**Goal of the exercise**:
Report every line of the records below that contains the word "Jatiuwung".

**Entries supplied**:
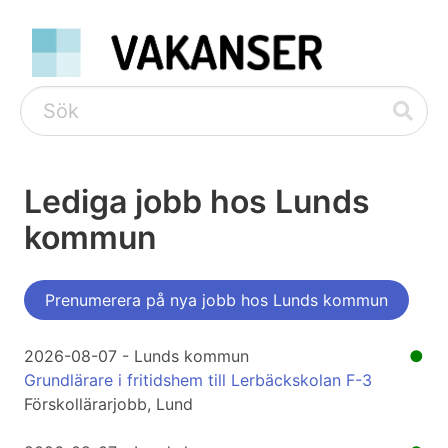
Lediga jobb hos Lunds
kommun
Prenumerera på nya jobb hos Lunds kommun
2026-08-07 - Lunds kommun
●
Grundlärare i fritidshem till Lerbäckskolan F-3
Förskollärarjobb, Lund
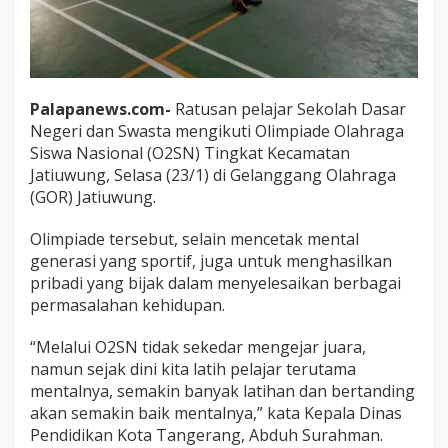
Palapanews.com-
Ratusan pelajar Sekolah Dasar
Negeri dan Swasta mengikuti Olimpiade Olahraga
Siswa Nasional (O2SN) Tingkat Kecamatan
Jatiuwung, Selasa (23/1) di Gelanggang Olahraga
(GOR) Jatiuwung.
Olimpiade tersebut, selain mencetak mental
generasi yang sportif, juga untuk menghasilkan
pribadi yang bijak dalam menyelesaikan berbagai
permasalahan kehidupan.
“Melalui O2SN tidak sekedar mengejar juara,
namun sejak dini kita latih pelajar terutama
mentalnya, semakin banyak latihan dan bertanding
akan semakin baik mentalnya,” kata Kepala Dinas
Pendidikan Kota Tangerang, Abduh Surahman.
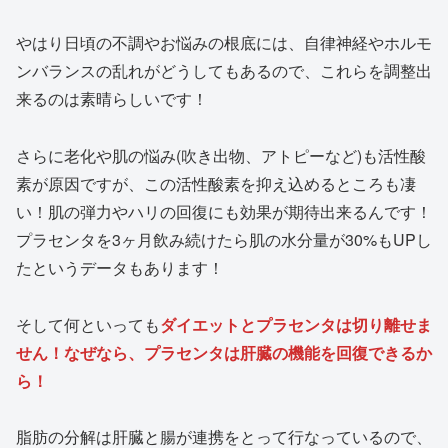
やはり日頃の不調やお悩みの根底には、自律神経やホルモ
ンバランスの乱れがどうしてもあるので、これらを調整出
来るのは素晴らしいです！
さらに老化や肌の悩み(吹き出物、アトピーなど)も活性酸
素が原因ですが、この活性酸素を抑え込めるところも凄
い！肌の弾力やハリの回復にも効果が期待出来るんです！
プラセンタを3ヶ月飲み続けたら肌の水分量が30%もUPし
たというデータもあります！
そして何といっても
ダイエットとプラセンタは切り離せま
せん！なぜなら、プラセンタは肝臓の機能を回復できるか
ら！
脂肪の分解は肝臓と腸が連携をとって行なっているので、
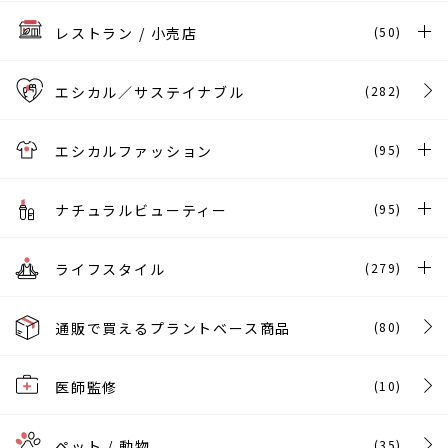
レストラン / 小売店
(50)
エシカル／サステイナブル
(282)
エシカルファッション
(95)
ナチュラルビューティー
(95)
ライフスタイル
(279)
通販で買えるプラントベース商品
(80)
医師監修
(10)
ペット / 動物
(35)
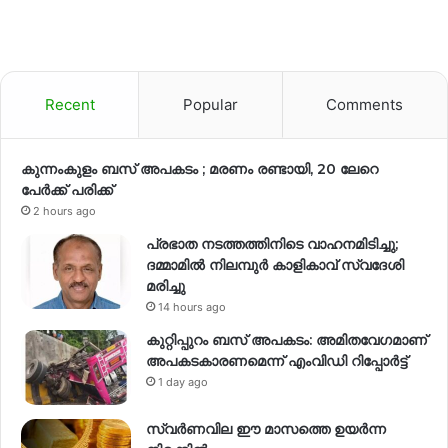
Recent
Popular
Comments
കുന്നംകുളം ബസ് അപകടം ; മരണം രണ്ടായി, 20 ലേറെ
പേർക്ക് പരിക്ക്
2 hours ago
പ്രഭാത നടത്തത്തിനിടെ വാഹനമിടിച്ചു;
ദമ്മാമിൽ നിലമ്പുർ കാളികാവ് സ്വദേശി
മരിച്ചു
14 hours ago
കുറ്റിപ്പുറം ബസ് അപകടം: അമിതവേഗമാണ്
അപകടകാരണമെന്ന് എംവിഡി റിപ്പോർട്ട്
1 day ago
സ്വര്‍ണവില ഈ മാസത്തെ ഉയര്‍ന്ന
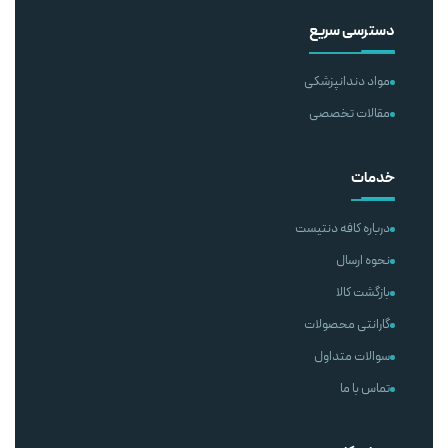
دسترسی سریع
مواد دندانپزشکی
مقالات تخصصی
خدمات
درباره کافه دنتیست
نحوه ارسال
بازگشت کالا
گارانتی محصولات
سوالات متداول
تماس با ما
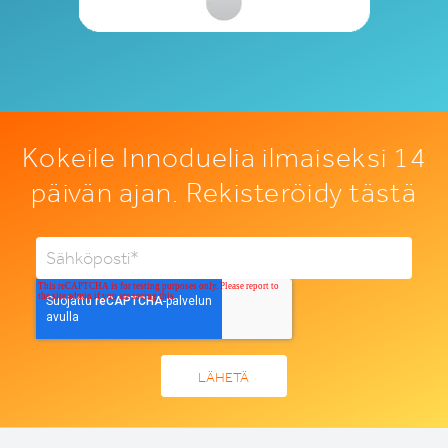
Kokeile Innoduelia ilmaiseksi 14
päivän ajan. Rekisteröidy tästä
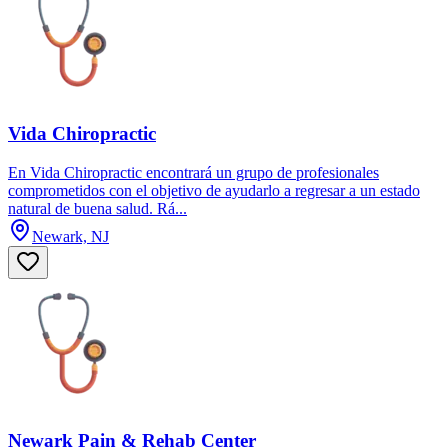
Vida Chiropractic
En Vida Chiropractic encontrará un grupo de profesionales
comprometidos con el objetivo de ayudarlo a regresar a un estado
natural de buena salud. Rá...
Newark, NJ
Newark Pain & Rehab Center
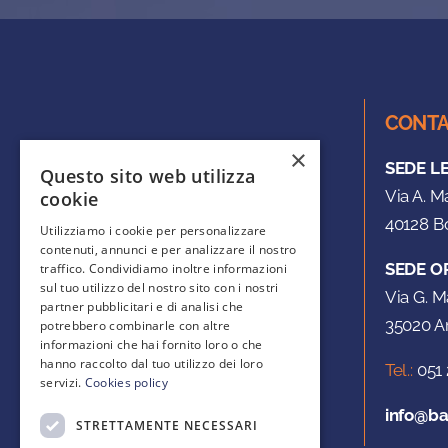
CONTA
×
SEDE L
Questo sito web utilizza
Via A. M
cookie
40128 Bo
Utilizziamo i cookie per personalizzare
contenuti, annunci e per analizzare il nostro
SEDE O
traffico. Condividiamo inoltre informazioni
sul tuo utilizzo del nostro sito con i nostri
Via G. M
partner pubblicitari e di analisi che
35020 Ar
potrebbero combinarle con altre
informazioni che hai fornito loro o che
hanno raccolto dal tuo utilizzo dei loro
Tel.:
051 
servizi.
Cookies policy
info@ba
STRETTAMENTE NECESSARI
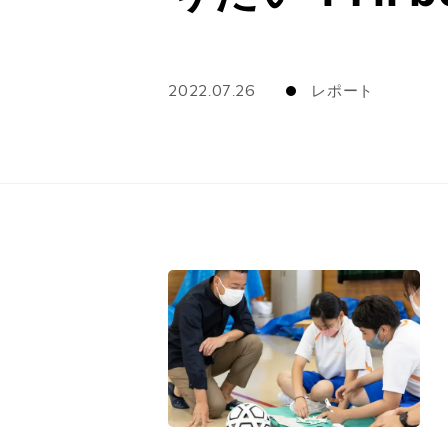
2022.07.26
レポート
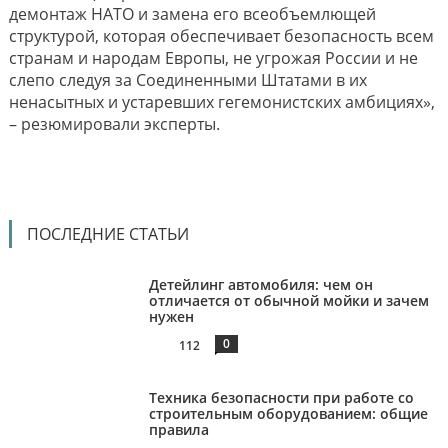
демонтаж НАТО и замена его всеобъемлющей
структурой, которая обеспечивает безопасность всем
странам и народам Европы, не угрожая России и не
слепо следуя за Соединенными Штатами в их
ненасытных и устаревших гегемонистских амбициях»,
– резюмировали эксперты.
ПОСЛЕДНИЕ СТАТЬИ
Детейлинг автомобиля: чем он
отличается от обычной мойки и зачем
нужен
0
112
Техника безопасности при работе со
строительным оборудованием: общие
правила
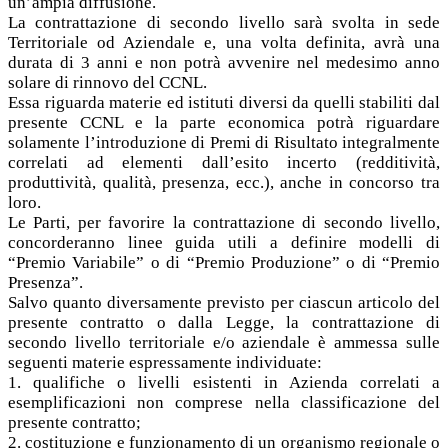
un’ampia diffusione.
La contrattazione di secondo livello sarà svolta in sede
Territoriale od Aziendale e, una volta definita, avrà una
durata di 3 anni e non potrà avvenire nel medesimo anno
solare di rinnovo del CCNL.
Essa riguarda materie ed istituti diversi da quelli stabiliti dal
presente CCNL e la parte economica potrà riguardare
solamente l’introduzione di Premi di Risultato integralmente
correlati ad elementi dall’esito incerto (redditività,
produttività, qualità, presenza, ecc.), anche in concorso tra
loro.
Le Parti, per favorire la contrattazione di secondo livello,
concorderanno linee guida utili a definire modelli di
“Premio Variabile” o di “Premio Produzione” o di “Premio
Presenza”.
Salvo quanto diversamente previsto per ciascun articolo del
presente contratto o dalla Legge, la contrattazione di
secondo livello territoriale e/o aziendale è ammessa sulle
seguenti materie espressamente individuate:
1. qualifiche o livelli esistenti in Azienda correlati a
esemplificazioni non comprese nella classificazione del
presente contratto;
2. costituzione e funzionamento di un organismo regionale o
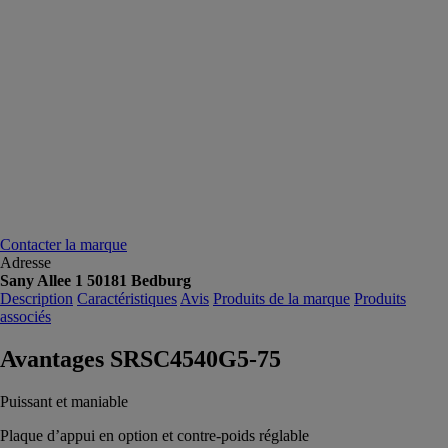
Contacter la marque
Adresse
Sany Allee 1 50181 Bedburg
Description
Caractéristiques
Avis
Produits de la marque
Produits
associés
Avantages SRSC4540G5-75
Puissant et maniable
Plaque d’appui en option et contre-poids réglable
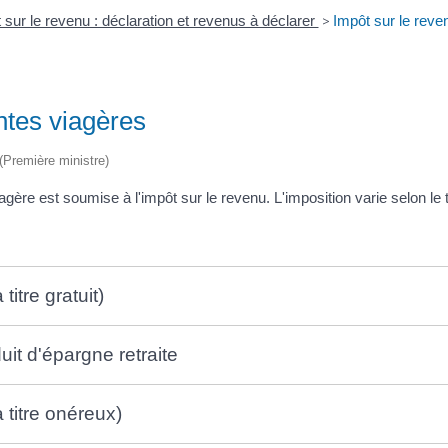
 sur le revenu : déclaration et revenus à déclarer
>
Impôt sur le reve
ntes viagères
 (Première ministre)
ère est soumise à l'impôt sur le revenu. L'imposition varie selon le 
itre gratuit)
uit d'épargne retraite
 titre onéreux)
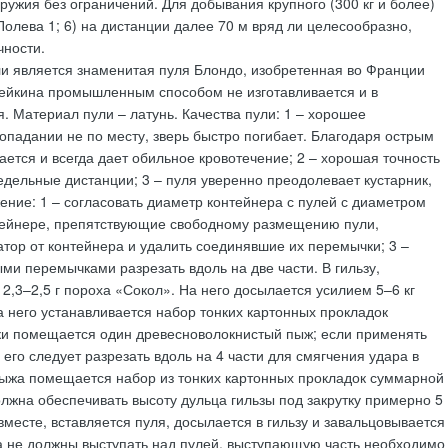
ружия без ограничений. Для добывания крупного (300 кг и более)
Полева 1; 6) на дистанции далее 70 м вряд ли целесообразно,
чности.
и является знаменитая пуля Блондо, изобретенная во Франции
ейкина промышленным способом не изготавливается и в
 Материал пули – латунь. Качества пули: 1 – хорошее
падании не по месту, зверь быстро погибает. Благодаря острым
ается и всегда дает обильное кровотечение; 2 – хорошая точность
едельные дистанции; 3 – пуля уверенно преодолевает кустарник,
ение: 1 – согласовать диаметр контейнера с пулей с диаметром
нтейнере, препятствующие свободному размещению пули,
атор от контейнера и удалить соединявшие их перемычки; 3 –
и перемычками разрезать вдоль на две части. В гильзу,
2,3–2,5 г пороха «Сокол». На него досылается усилием 5–6 кг
 него устанавливается набор тонких картонных прокладок
ки помещается один древесноволокнистый пыж; если применять
 его следует разрезать вдоль на 4 части для смягчения удара в
пыжа помещается набор из тонких картонных прокладок суммарной
жна обеспечивать высоту дульца гильзы под закрутку примерно 5
месте, вставляется пуля, досылается в гильзу и завальцовывается
ра не должны выступать над пулей, выступающую часть необходимо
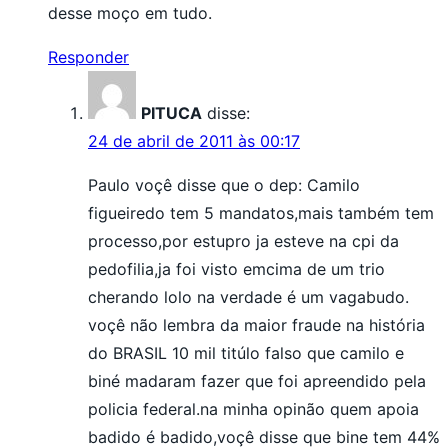
desse moço em tudo.
Responder
PITUCA
disse:
24 de abril de 2011 às 00:17
Paulo voçê disse que o dep: Camilo
figueiredo tem 5 mandatos,mais também tem
processo,por estupro ja esteve na cpi da
pedofilia,ja foi visto emcima de um trio
cherando lolo na verdade é um vagabudo.
voçê não lembra da maior fraude na história
do BRASIL 10 mil titúlo falso que camilo e
biné madaram fazer que foi apreendido pela
policia federal.na minha opinão quem apoia
badido é badido,voçê disse que bine tem 44%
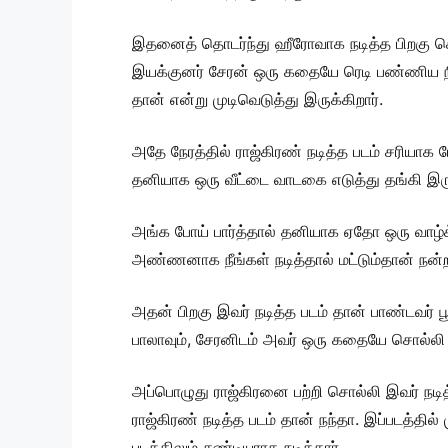
இதனைத் தொடர்ந்து ஹீரோவாக நடித்த பிறகு கொ
இயக்குனர் சேரன் ஒரு கதையே ரெடி பண்ணிய நி
தான் என்று முடிவெடுத்து இருக்கிறார்.
அதே நேரத்தில் ராஜ்கிரண் நடித்த படம் சரியாக
தனியாக ஒரு வீட்டை வாடகை எடுத்து தங்கி இருந்
அங்க போய் பார்த்தால் தனியாக ஏதோ ஒரு வாழ்க
அண்ணனாக நீங்கள் நடித்தால் மட்டும்தான் நன்றா
அதன் பிறகு இவர் நடித்த படம் தான் பாண்டவர் 
பாலாவும், சேரனிடம் அவர் ஒரு கதையே சொல்லி இந
அப்பொழுது ராஜ்கிரனை பற்றி சொல்லி இவர் நடித்த
ராஜ்கிரண் நடித்த படம் தான் நந்தா. இப்படத்தி
படத்திலும் சண்டியராக நடித்தார்.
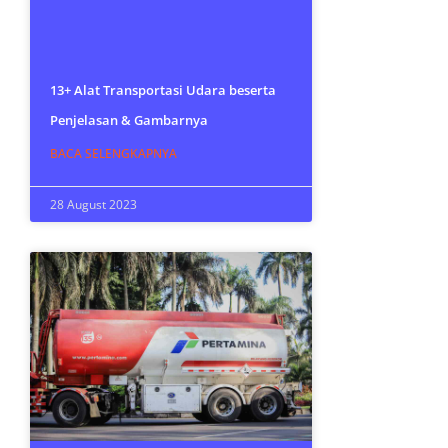
13+ Alat Transportasi Udara beserta
Penjelasan & Gambarnya
BACA SELENGKAPNYA
28 August 2023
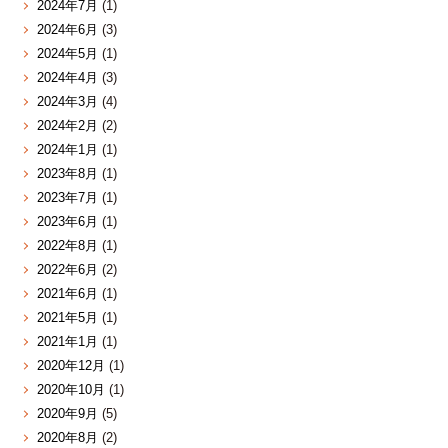
2024年7月
(1)
2024年6月
(3)
2024年5月
(1)
2024年4月
(3)
2024年3月
(4)
2024年2月
(2)
2024年1月
(1)
2023年8月
(1)
2023年7月
(1)
2023年6月
(1)
2022年8月
(1)
2022年6月
(2)
2021年6月
(1)
2021年5月
(1)
2021年1月
(1)
2020年12月
(1)
2020年10月
(1)
2020年9月
(5)
2020年8月
(2)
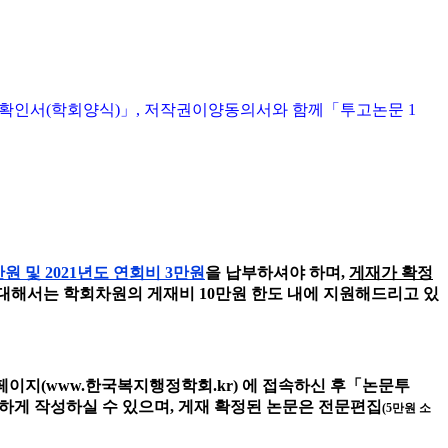
수확인서
(
학회양식
)
」
,
저작권이양동의서와 함께
「
투고논문
1
만원 및
2021
년도 연회비
3
만원
을 납부하셔야 하며
,
게재가 확정
대해서는 학회차원의 게재비 1
0
만원 한도 내에 지원해드리고 있
홈페이지
(
www.
한국복지행정학회
.kr)
에 접속하신 후
「
논문투
하게 작성하실 수 있으며
,
게재 확정된 논문은 전문편집
(5
만원 소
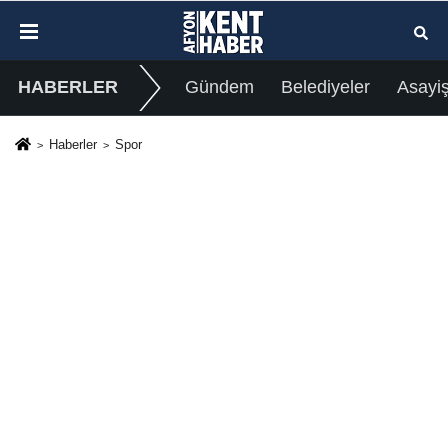
HABERLER
Gündem
Belediyeler
Asayi
Haberler
Spor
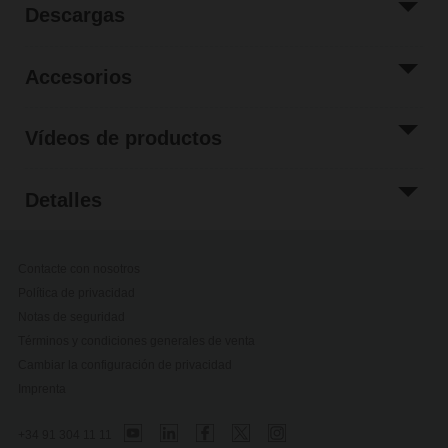
Descargas
Accesorios
Vídeos de productos
Detalles
Contacte con nosotros
Política de privacidad
Notas de seguridad
Términos y condiciones generales de venta
Cambiar la configuración de privacidad
Imprenta
+34 91 304 11 11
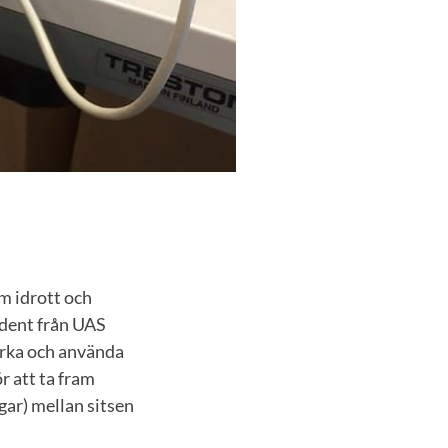
om idrott och
udent från UAS
erka och använda
r att ta fram
gar) mellan sitsen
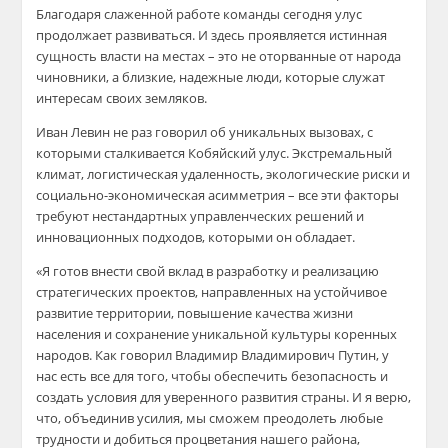
Благодаря слаженной работе команды сегодня улус
продолжает развиваться. И здесь проявляется истинная
сущность власти на местах – это не оторванные от народа
чиновники, а близкие, надежные люди, которые служат
интересам своих земляков.
Иван Левин не раз говорил об уникальных вызовах, с
которыми сталкивается Кобяйский улус. Экстремальный
климат, логистическая удаленность, экологические риски и
социально-экономическая асимметрия – все эти факторы
требуют нестандартных управленческих решений и
инновационных подходов, которыми он обладает.
«Я готов внести свой вклад в разработку и реализацию
стратегических проектов, направленных на устойчивое
развитие территории, повышение качества жизни
населения и сохранение уникальной культуры коренных
народов. Как говорил Владимир Владимирович Путин, у
нас есть все для того, чтобы обеспечить безопасность и
создать условия для уверенного развития страны. И я верю,
что, объединив усилия, мы сможем преодолеть любые
трудности и добиться процветания нашего района,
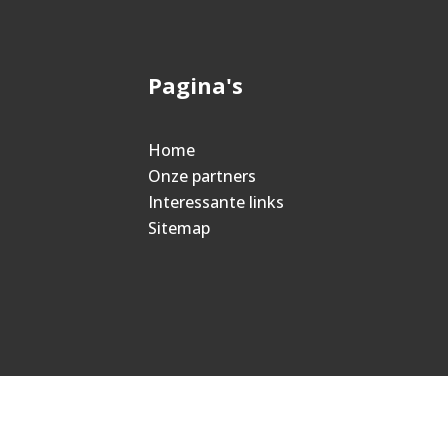
Pagina's
Home
Onze partners
Interessante links
Sitemap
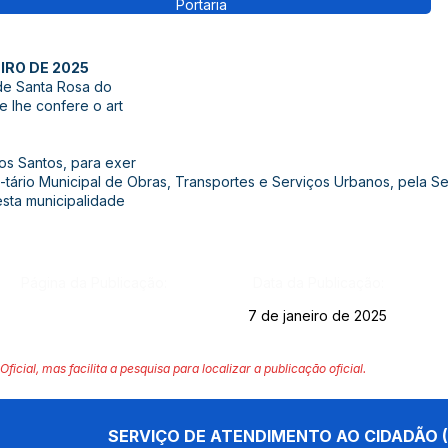
Portaria
IRO DE 2025
de Santa Rosa do
e lhe confere o art
os Santos, para exer
ário Municipal de Obras, Transportes e Serviços Urbanos, pela Sec
sta municipalidade
Página da Publicação:
Data da Publicação:
7 de janeiro de 2025
Oficial, mas facilita a pesquisa para localizar a publicação oficial.
SERVIÇO DE ATENDIMENTO AO CIDADÃO (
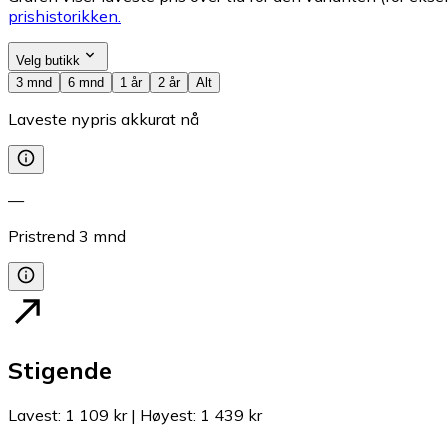
prishistorikken.
Velg butikk
3 mnd
6 mnd
1 år
2 år
Alt
Laveste nypris akkurat nå
—
Pristrend
3
mnd
Stigende
Lavest
:
1 109 kr
|
Høyest
:
1 439 kr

**Task answer**:
Jatiuwung, Selasa (23/1) di Gelanggang Olahraga
(GOR) Jatiuwung.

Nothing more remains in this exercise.